In a subsequent article expanding on the claim, McCarthy twice acknowledges that the judge in Saipov’s case “will deny the inevitable motions to dismiss death counts” against him based on Trump’s statements, and also notes that “[w]hen we step back, a foolish outburst, even from the White House, is trivial juxtaposed to Saipov’s barbarity.” But, he says, “Trump may not grasp how many ways a pissed-off judge—especially one who is philosophically opposed to capital punishment—can undermine a prosecutor’s case without formally tossing it out.”
McCarthy points to the recent case of Army deserter Bowe Bergdahl, whom Trump had branded as a traitor and suggested should be executed, as an example of this. And, indeed, the military judge in that case, while formally denying a motion to dismiss based on Trump’s comments, deemed them to be “mitigation evidence” in favor of Bergdahl and then, scandalously, imposed no jail time on him even though as many as six of his comrades had died searching for him.
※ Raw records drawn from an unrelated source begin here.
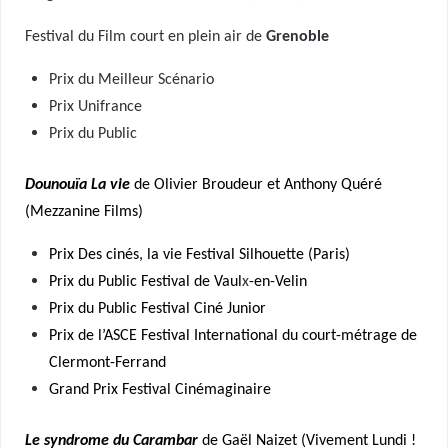
Festival du Film court en plein air de
Grenoble
Prix du Meilleur Scénario
Prix Unifrance
Prix du Public
Dounouïa La vie
de Olivier Broudeur et Anthony Quéré
(Mezzanine Films)
Prix Des cinés, la vie Festival Silhouette (Paris)
Prix du Public Festival de Vaul
x
-en-Velin
Prix du Public Festival Ciné Junior
Prix de l’ASCE Festival International du court-métrage de
Clermont-Ferrand
Grand Prix Festival Cinémaginaire
Le syndrome du Carambar
de Gaël Naizet (Vivement Lundi !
It’s a valid concern. But I wonder if McCarthy, a former terrorism prosecutor, is looking at this a little too much through the narrow lens of a litigator trying to win a particular case. If judges, either military or civilian, are so ideologically hostile to both Trump and the law allowing execution that they will subvert the latter in order to spite the former, why, exactly, is Trump the one at whom we should direct our anger?
Why tiptoe around these leftist judicial martinets, especially when their bias in favor of the defense is likely to assert itself anyway? Why not take them on and expose them? As McCarthy’s former boss at the United States Attorney’s Office, Rudy Giuliani, understood, sometimes it’s worth “pissing off” the judge in order to call out that bias politically, and stake out a moral position, even at the risk of losing the immediate battle. Left unchallenged, this kind of judicial usurpation is more dangerous in the long run than the misplaced mercy of a biased judge in one case.
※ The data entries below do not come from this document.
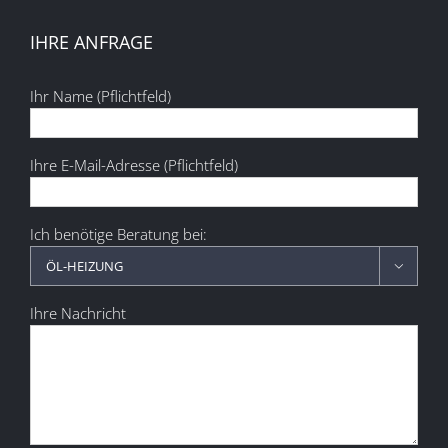
IHRE ANFRAGE
Ihr Name (Pflichtfeld)
Ihre E-Mail-Adresse (Pflichtfeld)
Ich benötige Beratung bei:

Ihre Nachricht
Trump understands this on a gut level. He gets that the quibbles of his legal advisers are not the only, or even the most important, concern in reacting to an act of foreign-inspired terrorist murder on U.S. soil. Like Theodore Roosevelt, he understands that the presidency is a bully pulpit, and that the president has a legitimate role—indeed, an obligation—to articulate public outrage after such an atrocity. The need for this articulation from some leadership figure is particularly crucial today when the elite and the average person increasingly occupy totally separate moral and cultural universes; where public anger at Islamic terrorism is met with a raft of condescending lectures about not scapegoating Muslims; and where Americans aren’t even allowed to talk about the Islamist enemy the way Yankee fans talk about the Red Sox.
McCarthy offers a commonsense position (we all know Saipov should fry, but the president shouldn’t say it) that the average “deplorable” once would have accepted—back when the elite would have accepted it too. But the elite doesn’t accept—doesn’t even understand—this kind of plainspoken logic anymore. Most of Trump’s other critics, on both the Left and the Right, probably clutched their pearls just as tightly at McCarthy’s tweet as they did at Trump’s. Unapologetically rooting for the death of bad guys who attack our country is now considered déclassé by the refined. The elite on both sides of the political spectrum no longer speak this language.
Except for one developer from Queens who does. And it’s no small part of why he’s president.